In late April the U.S. Supreme Court heard a case involving a California police officer, his agency-issued pager and sexually charged messages transmitted between the officer and three others. Numerous factions had their eye on this particular case because of the legal questions it raised regarding the SWAT team member’s reasonable expectation of privacy on a city-owned device and public access to government communications, among others.
As of press time, the Supreme Court’s decision on the case was not available. However, the predicament at heart of the situation got me thinking about how much technology has evolved since the days of the pager and how much of our personal information is floating around the electronic world.
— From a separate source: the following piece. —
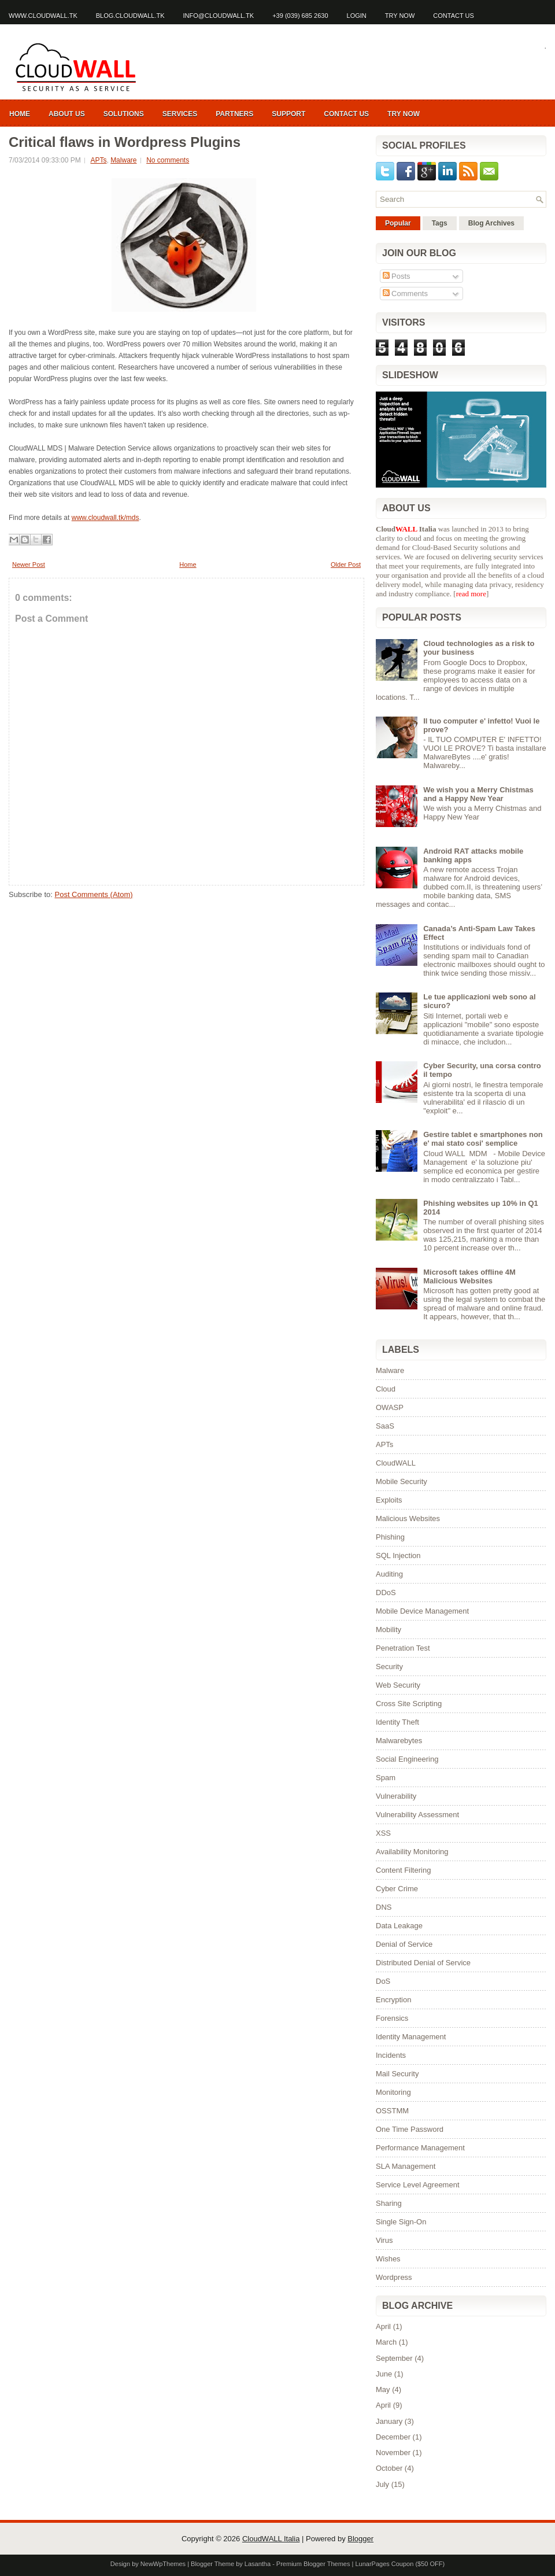 The height and width of the screenshot is (2576, 555). I want to click on Comments, so click(405, 293).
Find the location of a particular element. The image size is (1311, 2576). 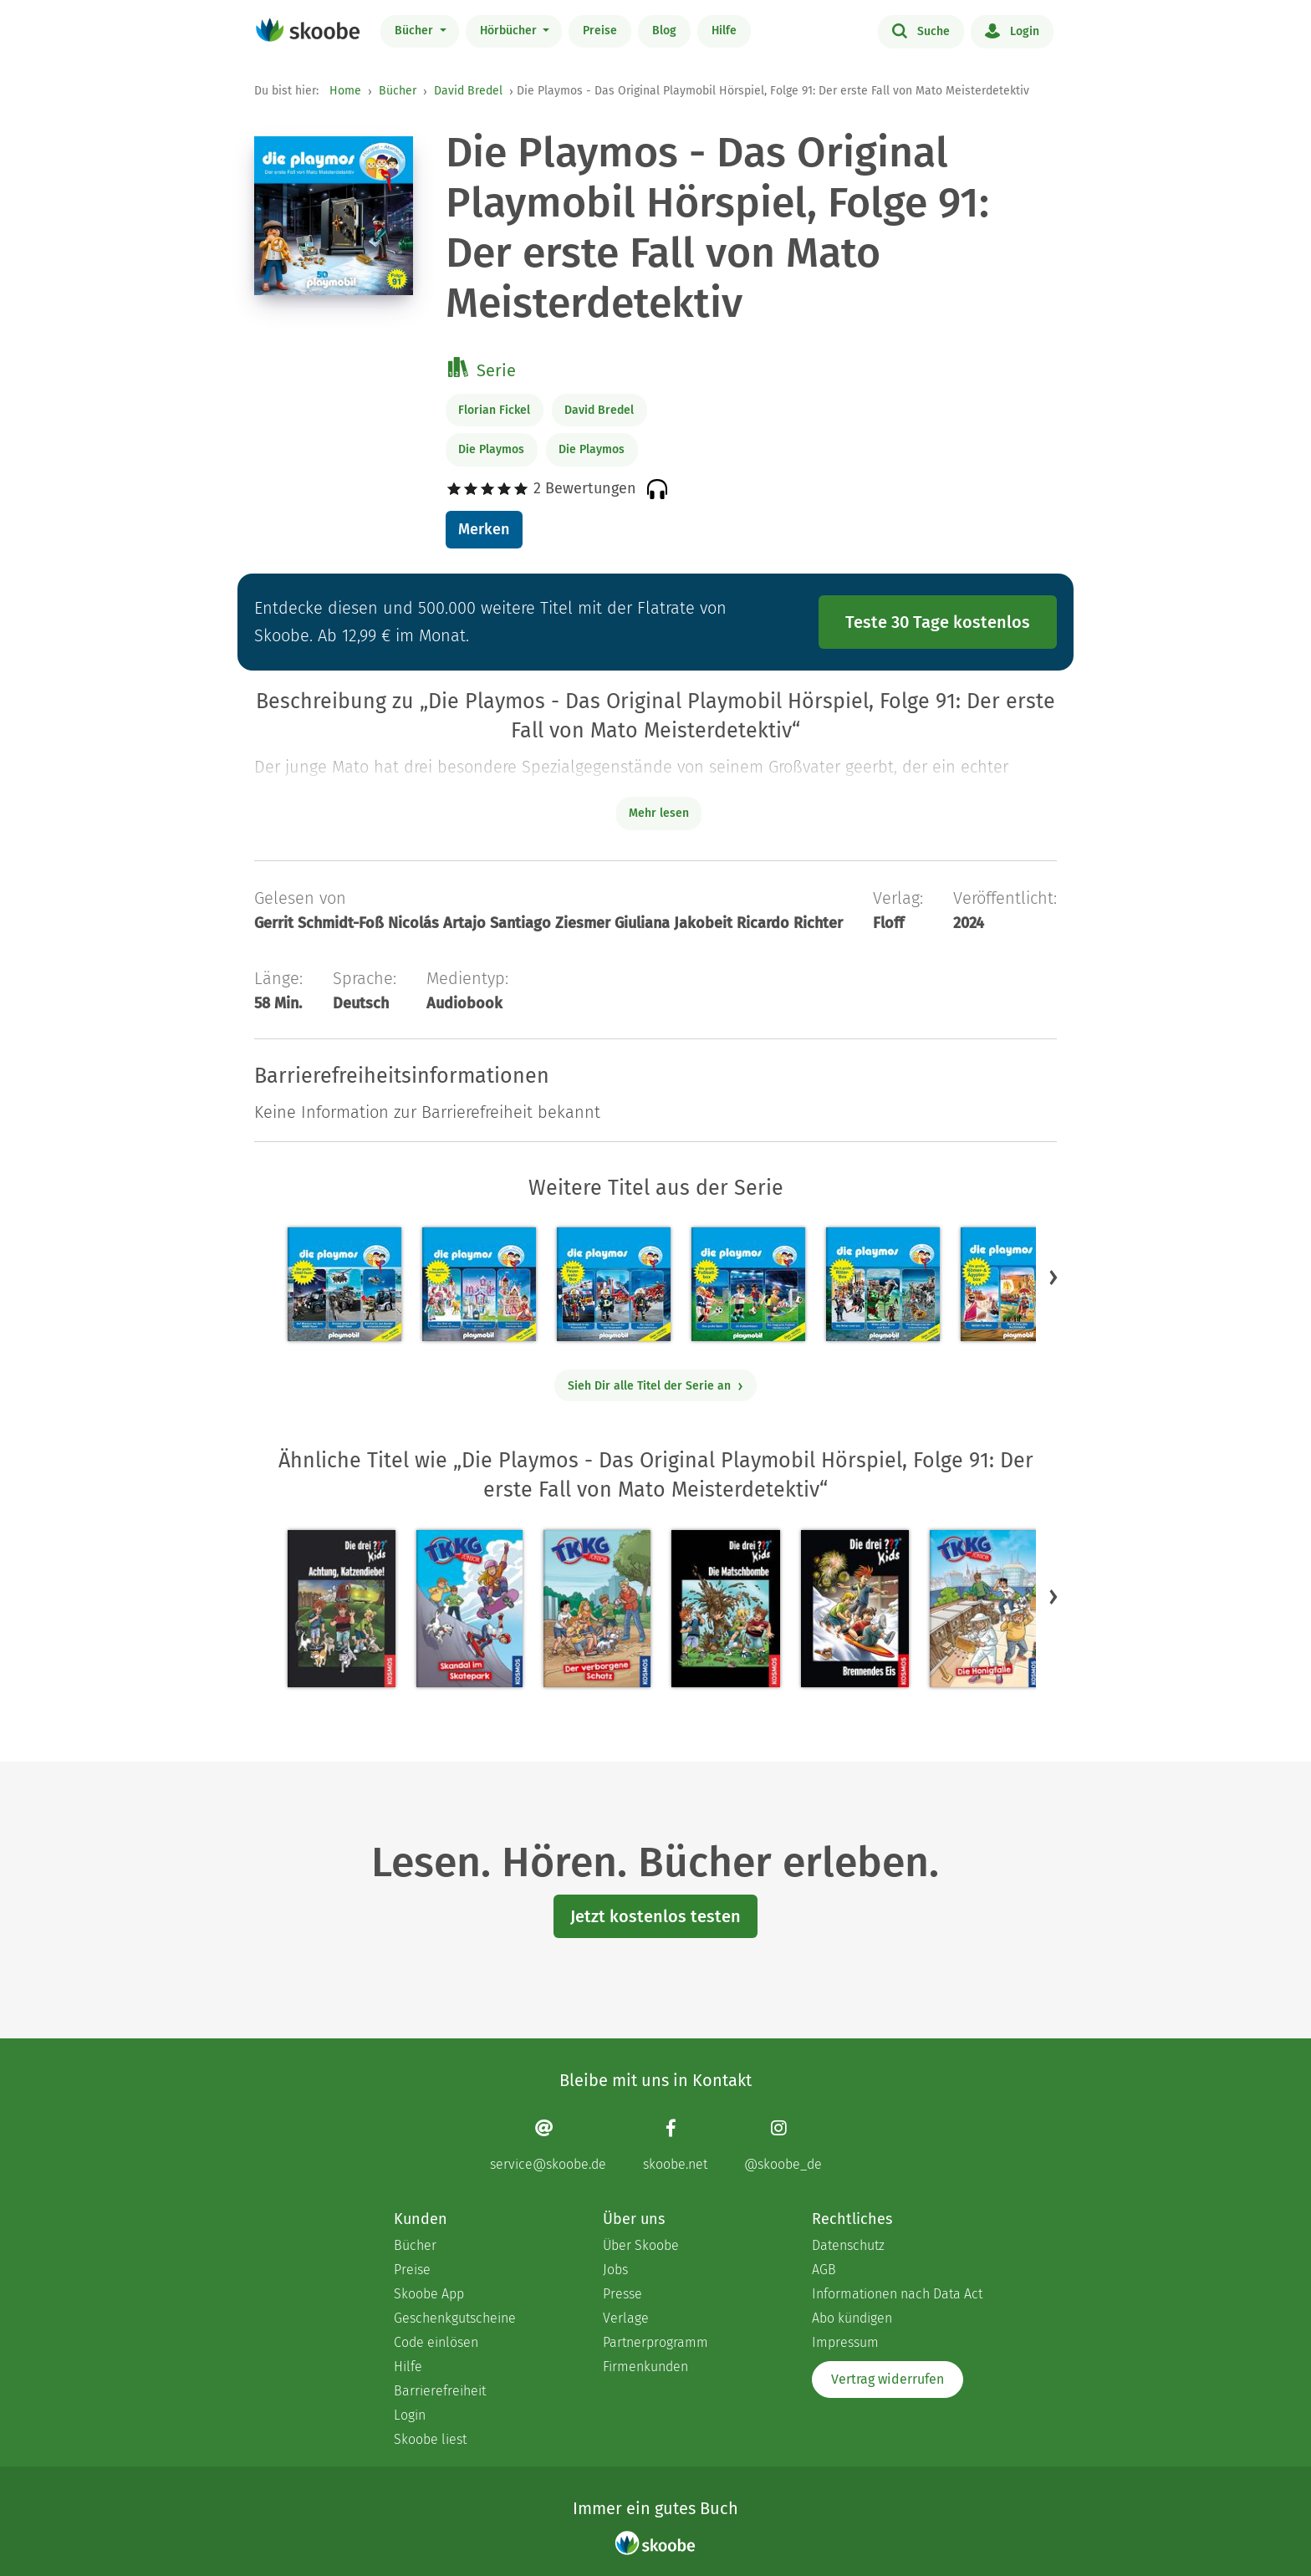 Abo kündigen is located at coordinates (852, 2318).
In terms of technology, this case is old. I haven’t seen a pager in years and most folks now have smartphones capable of accessing e-mail and the Internet, as well as sending picture messages, all of which were rare capabilities in 2002 when Sgt. Jeff Quon of the Ontario PD sent the sexually explicit texts to his estranged wife, girlfriend and another officer at the department.
Where it may have once been more convenient to use work-issued cell phones and e-mail for dual purpose communications, I consider that old reasoning. The problem that Quon faced in 2002 is much easier to solve today. Officers can now set up their own e-mail accounts for free and many have electronics like cell phones for private use in addition to work-issued devices. They can utilize the privacy features available on social networking sites that they’d prefer stay personal.
With the avenues of electronic interaction available now, it’s all the more important to keep a vigilant watch on the information that you’d rather not share publicly.
Pagers are old news, but electronic discretion is in vogue now more than ever.